■ Data supplied ■

*** Block opens ***

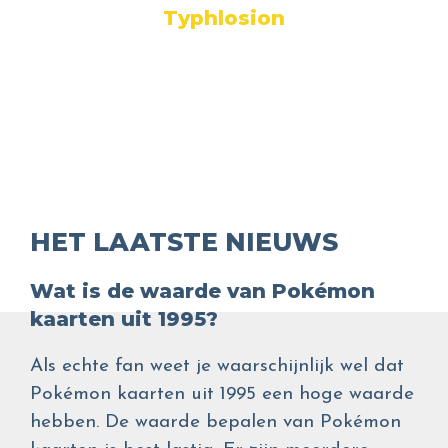
Typhlosion
HET LAATSTE NIEUWS
Wat is de waarde van Pokémon
kaarten uit 1995?
Als echte fan weet je waarschijnlijk wel dat
Pokémon kaarten uit 1995 een hoge waarde
hebben. De waarde bepalen van Pokémon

*** Block closes ***

■ Task goal ■
Search the data above and return each line in which "Pokémon" occurs.

■ Reply ■
Wat is de waarde van Pokémon
Pokémon kaarten uit 1995 een hoge waarde
hebben. De waarde bepalen van Pokémon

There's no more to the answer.